# Thread: Optimisation Problem?

1. ## Optimisation Problem?

Vehicle A is 25km due east of vehicle B. A moves due west at 60km/h and B moves due north at 80km/h. Find an expression for the distance of separation for the two vehicles t hours later. After how many minutes is this separation distance a minimum and what is this minimum distance?

Im really just not sure how to find the expression, but i think i know how to find at how many minutes the separation distance is minimum (differentiate the expression then make f'(x) = 0. Right?)

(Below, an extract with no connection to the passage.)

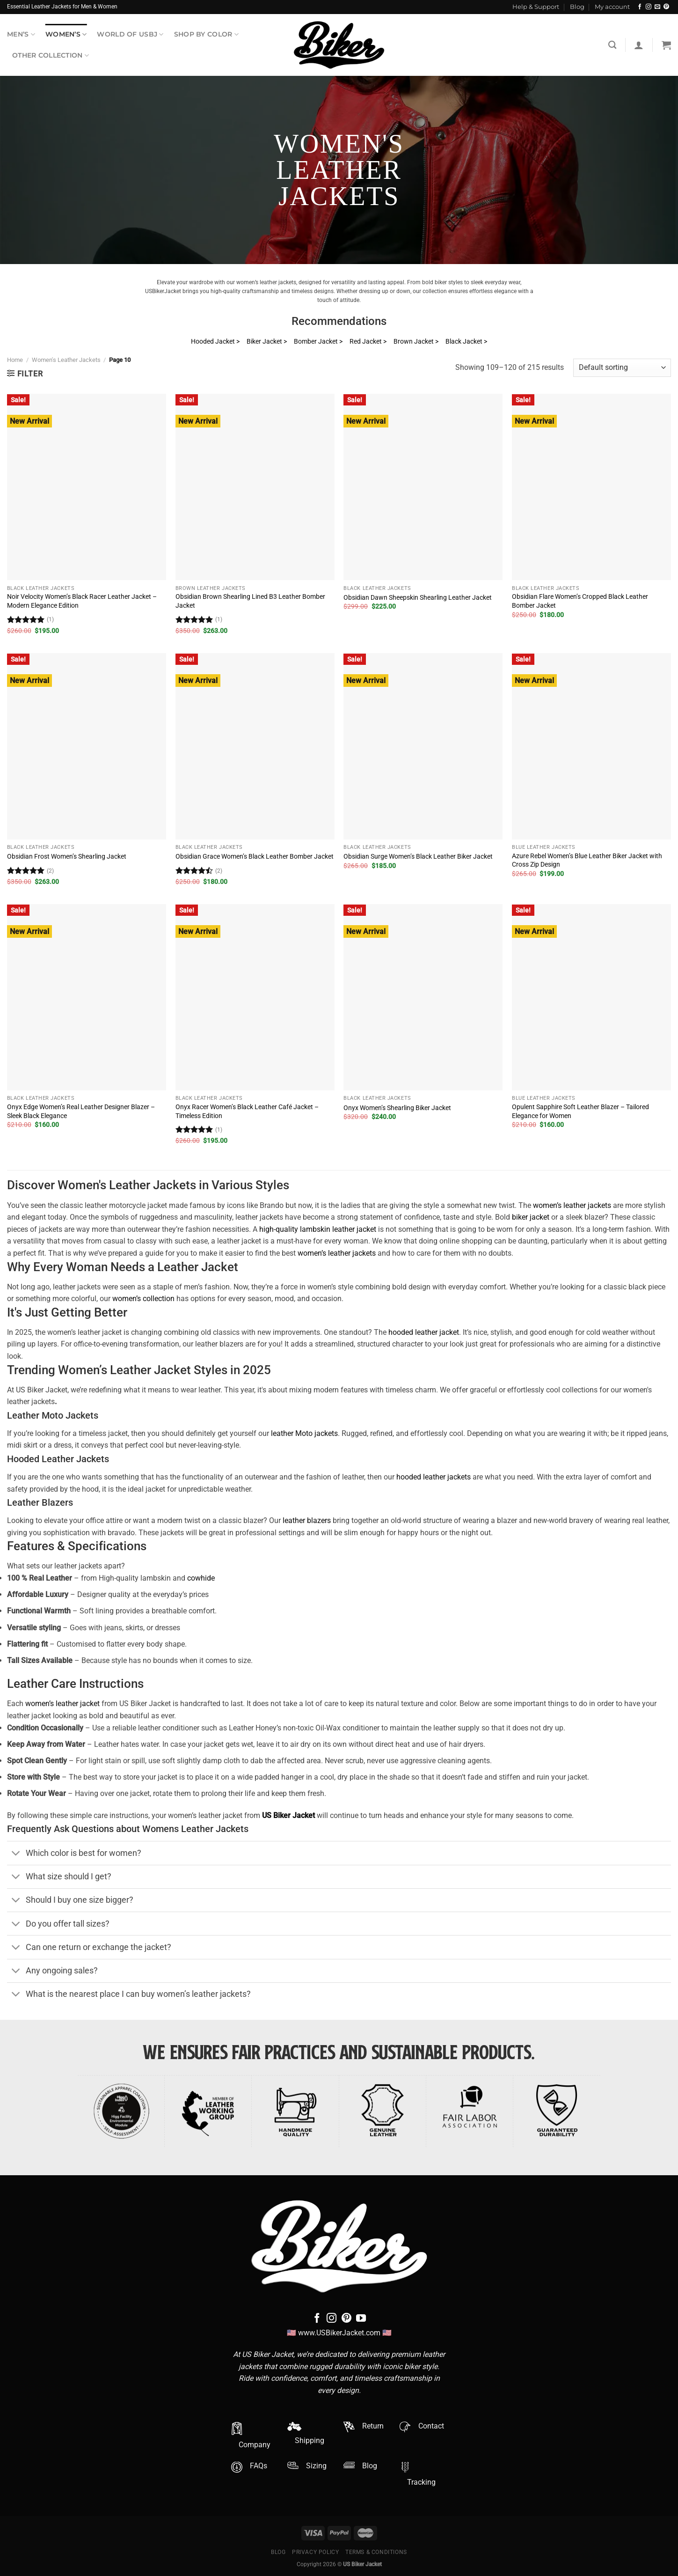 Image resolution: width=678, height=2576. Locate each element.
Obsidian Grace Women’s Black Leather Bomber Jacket (254, 857)
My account (612, 6)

I found the expression for distance as d = 25 + 85x, but this is wrong. Apparently (according to my teacher) i need to use the Pythagoras theorem, so i guess that means im finding displacement and not distance.... now that i reread the question thats actually pretty obvious because its distance of separation not distance travelled. :/. oh well.

Anywho, any help in finding that expression is appreciated. Thanks.

2. Distance equals rate times time, right?. So, after t hours A have moved

$25-60t$ km and B has moved $80t$ km.

The distance between them is, by ol' Pythagoras,

$D^{2}=(25-60t)^{2}+(80t)^{2}$

Now, can you finish?.

3. Im unsure how to differentiate this (very new to it- just started intro-calc a couple of weeks ago) but i think im on the right track.

s = √((25-60t)² + (80t)²)
s = √(625 - 3000t + 10000t²)
s = 25 - 54.77t^(1/2) + 100t
s' = -27.58/(√t) + 100
0 = -27.58/(√t) + 100
100√t = 27.58
t = 0.075 h
t = 4.5 min

but this is wrong, the answer is double this - its 9. Im really not sure what im not getting, this question has been bugging me all night. :/

thankyou for your help

4. We can differentiate with out the radical to make it easier.

Expand $(25-60t)^{2}+(80t)^{2}=1000t^{2}-3000t+625$

Differentiate: $20000t-3000=20t-3$

$20t-3=0$

$t=\frac{3}{20}=.15$

$60(\frac{3}{20})=9$

Plug into Pythagoras to find the distance.